3D printers create parts within a very short time thus, speeding up the prototyping process. Since each stage completes faster, design modification is more efficient.
Print on Demand
Since additive manufacturing allows you to print when the parts are needed, less space is required to store inventory. Also, 3D design files are virtually stored and can be located and printed when required.
Lightweight and Strong Parts
The main material for 3D printing is plastic which is lighter than the metal equivalent. You can use tailored materials to make heat resistant, water repellant, and higher strength parts.
The production process requires only the needed material, unlike the conventional methods where there is more waste as materials are cut from large non-recyclable chunks.
Can 3D Printing Replace Casting?
Due to the remarkable benefits of 3D printing, one may be quick to think that it could be an ideal replacement for casting. On the contrary, the additive method is a powerful addition to the traditional methods.
3D casting will do great with highly-complex, low-volume production components. As a result, it enhances greater design freedom and cost savings in mold and pattern production.
Even so, it’s not fit for large-scale part manufacturing, and thus the need to use both additive and conventional casting processes.
Is It Cheaper to Cast or 3D Print?
For die casting, the cost of raw material (die) makes it more expensive than 3D casting. However, the printing price per unit is much higher in additive manufacturing than in die casting. There is a need for occasionally cleaning and replacing parts in both cases, which increases the expenses.
In the case of injection molding, it will only be cheaper than additive manufacturing if you generate more than 100 parts. Otherwise, the method will be more expensive.
That results from the relatively unchanging cost per unit in 3D printing. The price is indirectly proportional to the number of pieces produced for injection molding.
3D printing’s ability to level the manufacturing costs for different parts makes it the cheaper option. It can quickly create patterns without requiring modified molds.
How Much Does a 3D Printed Cast Cost?
The new technology of 3D printing is doing great in the medical field. 3D printed casts are more comfortable than traditional flusters, making them ideal for bone treatment.
Though not yet in the market, the price of 3D printed casts is expected to range between $200 and $500. The high cost may be because the custom printing is new and beneficial.
No cause for alarm, though. The additive industry is laying its foundation in the foundry industry after which, the costs can lower.
The youngest technology, 3D printing, has hit the foundry market with a boom. Having remarkable benefits to its users, one may think it replaces the traditional foundry methods, which is not the case.

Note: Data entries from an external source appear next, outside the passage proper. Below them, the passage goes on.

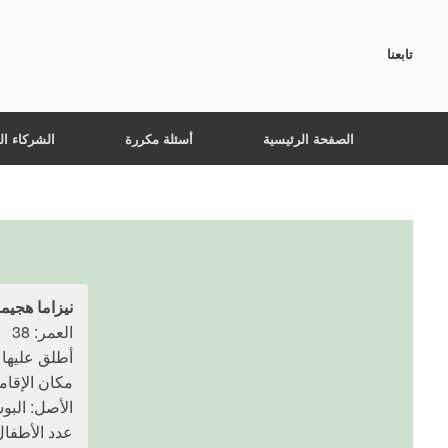
تابعنا
الصفحة الرئيسية
أسئلة مكررة
الشركاء ال
نيزاما هجي
العمر: 38
أطلق عليها النار
مكان الإقام
الأصل: البو
عدد الأطفال:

In the real sense, the foundries need to embrace innovation and maintain conventional methods to make it through stiff competition. Also, by modernizing 3D printing, foundries can overcome the limitation of conventional methods.
If manufacturers can boost their traditional foundry workflows with 3D printing, they can be more responsive to customer quests, invest less in hard tooling, and confirm design expenses effectively.